● **ACTION ITEM**: Using the data that follows, give again word for word the lines between the one holding "(1) Organizer: Department of Technical and" and the one holding "Craft and Ornament-Making", inclusive. Omit the pictures.

---+---

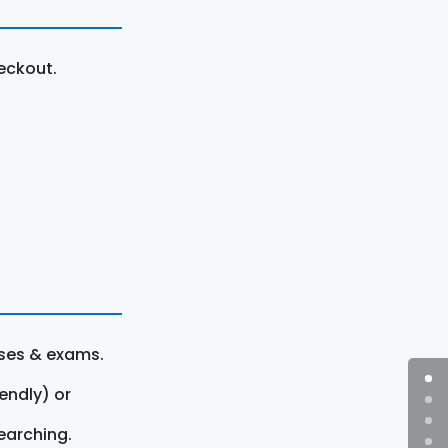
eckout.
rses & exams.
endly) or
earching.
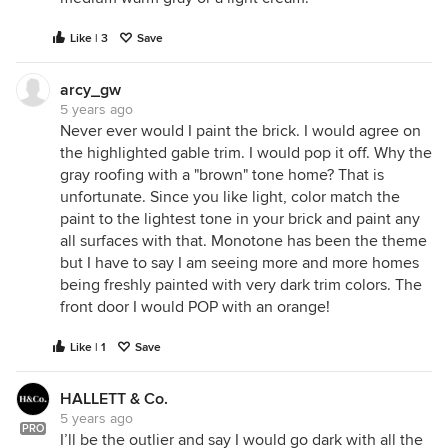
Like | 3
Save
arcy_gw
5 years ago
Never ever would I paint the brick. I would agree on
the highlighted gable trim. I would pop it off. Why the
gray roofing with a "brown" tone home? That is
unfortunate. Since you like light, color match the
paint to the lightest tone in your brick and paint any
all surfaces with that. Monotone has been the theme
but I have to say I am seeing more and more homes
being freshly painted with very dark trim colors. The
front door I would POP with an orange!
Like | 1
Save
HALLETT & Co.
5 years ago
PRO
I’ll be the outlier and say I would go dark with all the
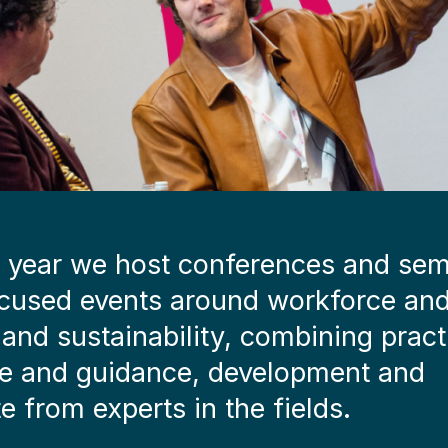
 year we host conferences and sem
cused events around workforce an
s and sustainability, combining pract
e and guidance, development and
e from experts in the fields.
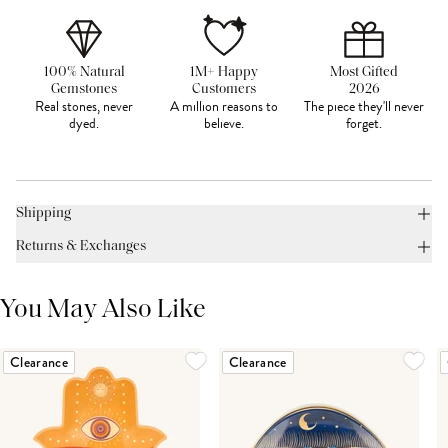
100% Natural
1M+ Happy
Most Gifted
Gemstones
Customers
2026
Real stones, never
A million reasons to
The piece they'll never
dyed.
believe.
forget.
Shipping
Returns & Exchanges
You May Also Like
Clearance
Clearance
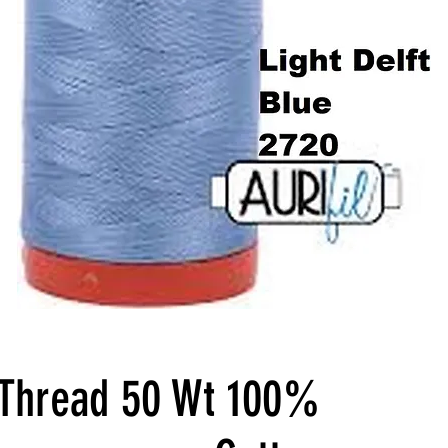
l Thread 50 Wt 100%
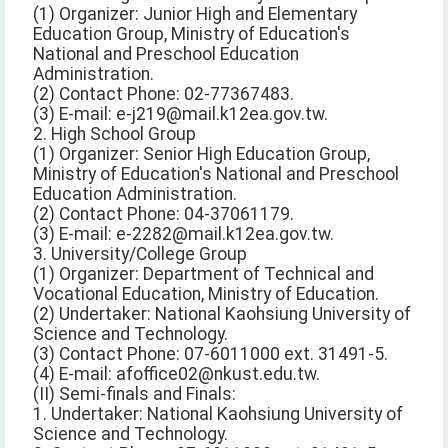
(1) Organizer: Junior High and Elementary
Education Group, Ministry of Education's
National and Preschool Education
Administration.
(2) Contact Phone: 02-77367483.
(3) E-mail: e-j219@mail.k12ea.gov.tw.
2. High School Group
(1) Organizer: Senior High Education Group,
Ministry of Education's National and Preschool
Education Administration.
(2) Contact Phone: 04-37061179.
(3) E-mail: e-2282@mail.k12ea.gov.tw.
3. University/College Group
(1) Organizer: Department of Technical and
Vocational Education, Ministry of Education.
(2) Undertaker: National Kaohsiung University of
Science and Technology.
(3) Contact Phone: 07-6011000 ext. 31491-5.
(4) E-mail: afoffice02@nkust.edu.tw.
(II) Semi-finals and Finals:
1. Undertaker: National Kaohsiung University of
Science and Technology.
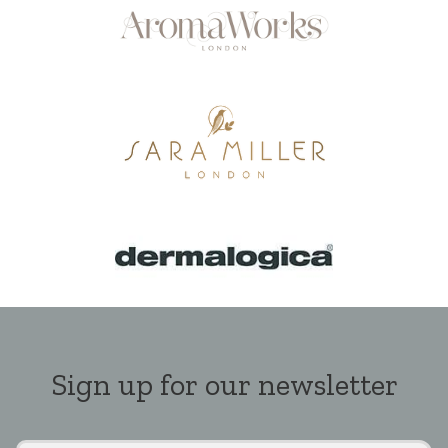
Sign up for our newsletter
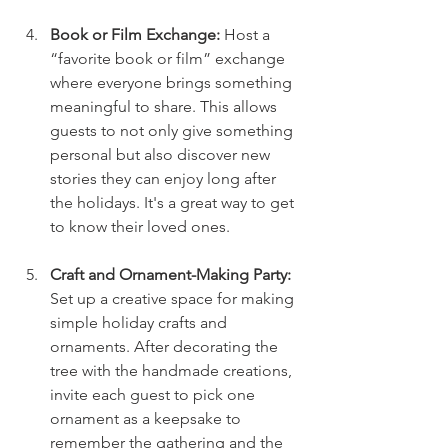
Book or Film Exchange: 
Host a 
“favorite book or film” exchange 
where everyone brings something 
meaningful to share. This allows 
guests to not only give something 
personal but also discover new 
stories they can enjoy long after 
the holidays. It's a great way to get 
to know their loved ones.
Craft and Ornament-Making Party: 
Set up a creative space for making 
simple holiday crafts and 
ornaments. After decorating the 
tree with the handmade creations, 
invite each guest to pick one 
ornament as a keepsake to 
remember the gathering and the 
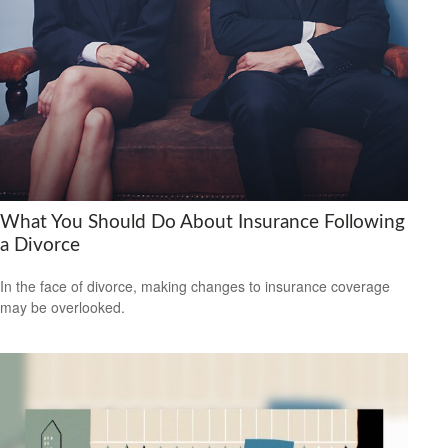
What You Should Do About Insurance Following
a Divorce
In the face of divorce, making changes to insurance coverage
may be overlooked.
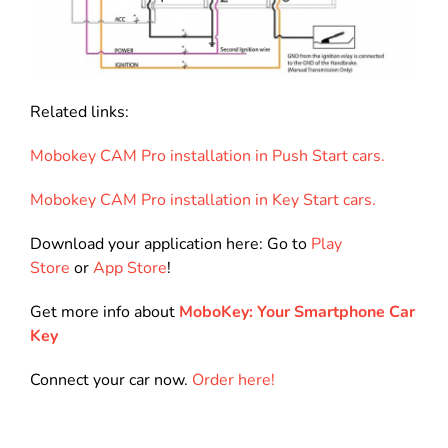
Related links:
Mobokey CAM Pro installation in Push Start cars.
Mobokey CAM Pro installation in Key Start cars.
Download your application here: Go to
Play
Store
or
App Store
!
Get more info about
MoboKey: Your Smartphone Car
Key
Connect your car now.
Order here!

---+---

● **SOLVED EXERCISE**:
(1) Organizer: Department of Technical and
Vocational Education, Ministry of Education.
(2) Undertaker: National Kaohsiung University of
Science and Technology.
(3) Contact Phone: 07-6011000 ext. 31491-5.
(4) E-mail: afoffice02@nkust.edu.tw.
(II) Semi-finals and Finals:
1. Undertaker: National Kaohsiung University of
Science and Technology.
Sign up for our newsletter
Book or Film Exchange: 
Host a 
“favorite book or film” exchange 
where everyone brings something 
meaningful to share. This allows 
guests to not only give something 
personal but also discover new 
stories they can enjoy long after 
the holidays. It's a great way to get 
to know their loved ones.
Craft and Ornament-Making Party: 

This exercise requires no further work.